# Filtering out Top 5% records and Bottom 5% records

I am trying to do some statistical analysis here, and I want to remove the outliers. How to I remove records with the top 5% value and bottom 5% value?

One way to do it is to use table calculations. See attached workbook for a solution - top and bottom 5% of products are filtered out based on their sales values. Note the partitioning of table calculations, it is important.

The approach is as follows:

1. Calculate sales order (rank in product list sorted by sales) using INDEX()
2. Calculate total number of products in the list using TOTAL(COUNTD([Product Name]))
3. Create a calculation to establish if sales order is lower than 5% or higher than 95% of product count
4. Use this calculation to filter the sheet

If you wanted to remove products with sales are within 5% of minimum or maximum sale value, similar approach can be used.

Wow thats awesome Dimitri!

What if I want top and bottom 5% of the underlying data?

In your example, say for the product "Alliance Rubber Bands", if there were multiple sales (look below)

Product                                   Customer               Sales

Alliance Rubber Bands               a                           300

Alliance Rubber Bands               b                           1000

Alliance Rubber Bands               b                            400

Alliance Rubber Bands               e                              1

In this case, 1000 and 1 are the outliers, how do I filter them out in the calculations, so that I have my total without outliers added.

Looking for Output:

Product                                    Sales

Alliance Rubber Bands               700

Not sure if I explained it clearly, willing to provide more explaination.

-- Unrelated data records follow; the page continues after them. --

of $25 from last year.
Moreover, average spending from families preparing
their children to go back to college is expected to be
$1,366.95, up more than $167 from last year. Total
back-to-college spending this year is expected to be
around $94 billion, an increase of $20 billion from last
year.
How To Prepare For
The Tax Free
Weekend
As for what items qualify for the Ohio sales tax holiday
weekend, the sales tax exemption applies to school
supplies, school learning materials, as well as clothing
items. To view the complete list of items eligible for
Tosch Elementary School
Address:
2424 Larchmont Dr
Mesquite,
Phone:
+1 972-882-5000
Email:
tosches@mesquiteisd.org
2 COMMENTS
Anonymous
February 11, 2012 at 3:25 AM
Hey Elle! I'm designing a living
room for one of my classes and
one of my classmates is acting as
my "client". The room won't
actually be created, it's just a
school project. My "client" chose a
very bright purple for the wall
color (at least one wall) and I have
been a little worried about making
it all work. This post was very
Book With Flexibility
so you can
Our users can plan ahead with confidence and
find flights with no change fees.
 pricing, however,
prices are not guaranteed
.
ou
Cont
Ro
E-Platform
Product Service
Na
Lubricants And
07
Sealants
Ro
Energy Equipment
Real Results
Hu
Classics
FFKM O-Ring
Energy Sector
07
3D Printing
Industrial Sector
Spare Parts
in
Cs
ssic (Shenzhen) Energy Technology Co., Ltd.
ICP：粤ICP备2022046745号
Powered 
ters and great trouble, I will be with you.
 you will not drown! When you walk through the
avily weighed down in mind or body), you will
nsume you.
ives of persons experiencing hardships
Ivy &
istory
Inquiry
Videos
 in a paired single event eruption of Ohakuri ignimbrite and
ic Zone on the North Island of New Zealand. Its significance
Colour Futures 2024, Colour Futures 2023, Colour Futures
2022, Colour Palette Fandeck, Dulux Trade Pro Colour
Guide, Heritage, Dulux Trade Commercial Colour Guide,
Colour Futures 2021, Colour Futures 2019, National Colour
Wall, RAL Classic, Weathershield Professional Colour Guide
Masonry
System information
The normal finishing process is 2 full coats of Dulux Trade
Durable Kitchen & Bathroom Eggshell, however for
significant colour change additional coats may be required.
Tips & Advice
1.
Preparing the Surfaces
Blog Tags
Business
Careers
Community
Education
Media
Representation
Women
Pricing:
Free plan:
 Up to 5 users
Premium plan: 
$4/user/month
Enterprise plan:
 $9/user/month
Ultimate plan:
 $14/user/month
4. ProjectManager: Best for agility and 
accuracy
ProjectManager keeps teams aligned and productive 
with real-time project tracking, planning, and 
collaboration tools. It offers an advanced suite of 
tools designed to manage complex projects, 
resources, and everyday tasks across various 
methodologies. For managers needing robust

Thanks.

Hi Alan,

This is definitely possible, but depends on your planned sheet layout. The approach would be to add a dimension that identifies each transactions, in this case Order ID. The partitioning will need to be adjusted so that sales amount for each order (as opposed to sum of sales from all orders for the product) is ranked and compared to the rest. Let me know if you want an example with the sample data.

Can a sample be provided for the latest example Dimitri mentioned?

Here it is, see the A&O sheet, which uses fake Apples & Oranges data set.

Similar concept, but sales for each transaction (row) are evaluated individually, as opposed to sum of sales for a bunch of rows in the other sheets.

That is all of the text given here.